ほとんど児島が概要を話した。山田はほとんどしゃべらなかった。児島の話に誤りがあるときだけ恥ずかしそうに山田が修正する程度。山田は恥ずかしそうにしているが、特に否定も肯定もしなかった。
「なるほど、いいじゃん、いいことじゃないの。恋するっていいことじゃない?! ちょっと内気な山田君にはいい感じの元気な女じゃないの」
「いや、だから、その、挨拶ぐらいしかしてないんだって……」
ガタイのいい山田の体の上に、小さい真っ赤な頭が乗っているように見える。どっかの国のよくわからないおみやげの置物のようだ。
児島は相談に転じた。
「なので、なんとか気を引くことは出来んかなぁ」
「別にいいって、このままでさ」
山田はそう言う。
「まあ、そういうな。このままの流れではなにも起きそうもないだろ。少し乱してみた方がいいって」
そう言う児島に対して、山田は『もうどうでもいい』という面持ちになった。
「うーん。そうねぇ……」
石丸はちょっと考えた後……、
「……どうおもう? 桜」
そう、逆サイドの宇津木にパスをあげた。宇津木もちょっと考えた後、山田をチラッと見ながら、パスを受けた。
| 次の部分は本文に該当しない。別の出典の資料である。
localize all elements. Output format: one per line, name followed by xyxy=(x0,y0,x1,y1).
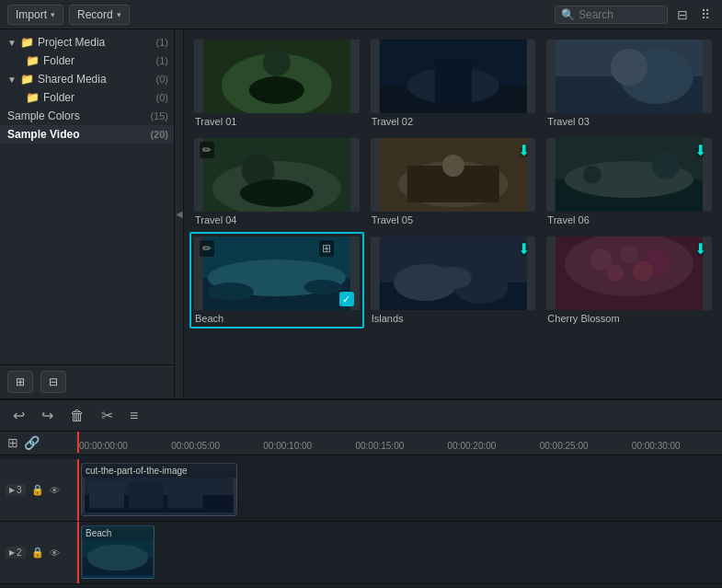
sidebar-item-sample-video[interactable]: Sample Video (20) xyxy=(0,125,174,144)
import-label: Import xyxy=(16,8,47,21)
play-icon: ▶ xyxy=(9,548,15,557)
add-folder-icon: ⊞ xyxy=(16,375,25,388)
project-folder-count: (1) xyxy=(156,55,168,66)
media-item-travel05[interactable]: ⬇Travel 05 xyxy=(366,133,541,230)
download-icon[interactable]: ⬇ xyxy=(694,240,706,258)
svg-point-40 xyxy=(607,265,624,282)
track-number: ▶3 xyxy=(6,484,26,496)
media-label-travel06: Travel 06 xyxy=(546,214,712,225)
settings-button[interactable]: ≡ xyxy=(126,406,142,426)
filter-icon[interactable]: ⊟ xyxy=(673,6,692,24)
track-content-2[interactable]: Beach xyxy=(77,522,722,583)
record-chevron-icon: ▾ xyxy=(117,10,121,19)
svg-point-11 xyxy=(611,49,648,86)
svg-point-3 xyxy=(249,76,304,104)
edit-icon[interactable]: ✏ xyxy=(200,240,214,257)
timeline-ruler: ⊞ 🔗 00:00:00:0000:00:05:0000:00:10:0000:… xyxy=(0,432,722,455)
svg-point-2 xyxy=(263,49,291,76)
shared-media-count: (0) xyxy=(156,74,168,85)
sidebar-collapse-arrow[interactable]: ◀ xyxy=(175,29,184,398)
main-area: ▼ 📁 Project Media (1) 📁 Folder (1) ▼ 📁 S… xyxy=(0,29,722,398)
download-icon[interactable]: ⬇ xyxy=(518,142,530,159)
timeline-link-icon[interactable]: 🔗 xyxy=(24,435,40,450)
expand-icon-shared: ▼ xyxy=(7,75,17,85)
search-input[interactable] xyxy=(579,8,661,21)
media-thumb-beach: ✏✓⊞ xyxy=(194,236,360,310)
lock-icon[interactable]: 🔒 xyxy=(31,484,44,496)
timeline-add-icon[interactable]: ⊞ xyxy=(7,435,18,450)
media-panel: Travel 01 Travel 02 Travel 03 ✏Travel 04… xyxy=(184,29,722,398)
add-folder-button[interactable]: ⊞ xyxy=(7,371,33,393)
download-icon[interactable]: ⬇ xyxy=(694,142,706,159)
media-item-cherry_blossom[interactable]: ⬇Cherry Blossom xyxy=(542,232,716,329)
track-clip-Beach[interactable]: Beach xyxy=(81,525,155,579)
undo-button[interactable]: ↩ xyxy=(9,405,29,426)
media-item-travel03[interactable]: Travel 03 xyxy=(542,35,716,132)
redo-button[interactable]: ↪ xyxy=(38,405,57,426)
cut-button[interactable]: ✂ xyxy=(97,405,117,426)
visibility-icon[interactable]: 👁 xyxy=(50,548,60,559)
media-item-travel04[interactable]: ✏Travel 04 xyxy=(189,133,364,230)
visibility-icon[interactable]: 👁 xyxy=(50,485,60,496)
import-button[interactable]: Import ▾ xyxy=(7,5,63,25)
ruler-mark: 00:00:05:00 xyxy=(169,441,261,451)
sidebar-footer: ⊞ ⊟ xyxy=(0,364,174,398)
timeline-ruler-left: ⊞ 🔗 xyxy=(0,432,77,453)
media-thumb-travel02 xyxy=(371,40,536,113)
delete-button[interactable]: 🗑 xyxy=(66,406,88,426)
lock-icon[interactable]: 🔒 xyxy=(31,547,44,559)
media-item-islands[interactable]: ⬇Islands xyxy=(366,232,541,329)
track-row-2: ▶2🔒👁Beach xyxy=(0,522,722,584)
timeline-ruler-track[interactable]: 00:00:00:0000:00:05:0000:00:10:0000:00:1… xyxy=(77,432,722,453)
media-item-beach[interactable]: ✏✓⊞Beach xyxy=(189,232,364,329)
svg-point-49 xyxy=(87,545,149,571)
sidebar-item-shared-media[interactable]: ▼ 📁 Shared Media (0) xyxy=(0,70,174,88)
clip-thumbnail xyxy=(82,478,236,513)
media-item-travel02[interactable]: Travel 02 xyxy=(366,35,541,132)
shared-folder-label: Folder xyxy=(43,91,153,104)
ruler-mark: 00:00:10:00 xyxy=(261,441,353,451)
record-button[interactable]: Record ▾ xyxy=(69,5,130,25)
sidebar-item-shared-folder[interactable]: 📁 Folder (0) xyxy=(0,88,174,107)
sample-video-label: Sample Video xyxy=(7,128,146,141)
clip-label: cut-the-part-of-the-image xyxy=(82,464,236,478)
ruler-mark: 00:00:25:00 xyxy=(538,441,630,451)
media-thumb-islands: ⬇ xyxy=(371,236,536,310)
media-item-travel01[interactable]: Travel 01 xyxy=(189,35,364,132)
media-item-travel06[interactable]: ⬇Travel 06 xyxy=(542,133,716,230)
track-controls-2: ▶2🔒👁 xyxy=(0,522,77,583)
media-thumb-travel03 xyxy=(546,40,712,113)
expand-icon: ▼ xyxy=(7,38,17,48)
search-icon: 🔍 xyxy=(561,8,575,21)
remove-folder-button[interactable]: ⊟ xyxy=(40,371,66,393)
svg-point-41 xyxy=(633,261,653,282)
search-box: 🔍 xyxy=(555,6,668,24)
media-label-travel02: Travel 02 xyxy=(371,116,536,127)
project-media-count: (1) xyxy=(156,37,168,48)
track-content-3[interactable]: cut-the-part-of-the-image xyxy=(77,459,722,521)
media-thumb-travel01 xyxy=(194,40,360,113)
svg-point-28 xyxy=(208,282,254,301)
grid-menu-icon[interactable]: ⠿ xyxy=(697,6,715,24)
svg-rect-7 xyxy=(434,58,471,104)
edit-icon[interactable]: ✏ xyxy=(200,142,214,158)
ruler-mark: 00:00:30:00 xyxy=(630,441,722,451)
subfolder-icon: 📁 xyxy=(26,54,40,67)
grid-overlay-icon[interactable]: ⊞ xyxy=(319,240,334,257)
folder-icon: 📁 xyxy=(20,36,34,49)
media-label-travel03: Travel 03 xyxy=(546,116,712,127)
edit-toolbar: ↩ ↪ 🗑 ✂ ≡ xyxy=(0,400,722,432)
svg-point-29 xyxy=(304,280,341,294)
sidebar: ▼ 📁 Project Media (1) 📁 Folder (1) ▼ 📁 S… xyxy=(0,29,175,398)
sidebar-item-sample-colors[interactable]: Sample Colors (15) xyxy=(0,107,174,125)
sidebar-item-project-media[interactable]: ▼ 📁 Project Media (1) xyxy=(0,33,174,52)
media-thumb-travel06: ⬇ xyxy=(546,138,712,212)
track-clip-cut-the-part-of-the-image[interactable]: cut-the-part-of-the-image xyxy=(81,463,237,516)
svg-rect-44 xyxy=(89,482,124,509)
sidebar-item-project-folder[interactable]: 📁 Folder (1) xyxy=(0,52,174,70)
shared-media-label: Shared Media xyxy=(38,73,153,86)
sidebar-content: ▼ 📁 Project Media (1) 📁 Folder (1) ▼ 📁 S… xyxy=(0,29,174,364)
download-icon[interactable]: ⬇ xyxy=(518,240,530,258)
ruler-mark: 00:00:15:00 xyxy=(353,441,445,451)
media-label-travel01: Travel 01 xyxy=(194,116,360,127)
「えっと、や、山田君は、その人に警備している姿しか見られていないから、たぶん他の警備員と一線に見られていると思うの。なので……」
「なるほど、他の警備員とは違う、ってことをアピールするってことね」
宇津木からセンターリングを上げられた石丸は強引にシュートを打った。
「どうやって」
児島はそのシュートを軽く弾き飛ばした。
「山田君が実はモテる人ってことがわかれば、すこしは興味出るのでは?」
石丸はもう一回強引にシュートを打った。
「どうやって。警備中だぞ」
児島はまた軽く弾き飛ばした。
「ラブレターを渡すってのは、……どうかしら……、?」
センターリングを上げた宇津木がこっそり上がってきた。
「仕事中に、渡せないだろうし、受け取ってもらえるか……」
児島が体を入れると宇津木は軽く交わした。そしてこぼれたボールに軽く合わせる。
「ううん、山田君があげるんじゃ無くて、貰うの。貰っているところを見せるの、なんて……だめだよね?!」
「おー、なるほど」
ゴーーーーーール!!
決まったようだ。
決めた宇津木が一番びっくりしているようであった。
しかし、正直、みんな、それで恋が成功するとは思っていないのが本音ではあるが……。
「なんか流れが変わるんじゃね」
……とは児島の弁である。
山田は相変わらず『もうどうでもいい』という面持ちだった。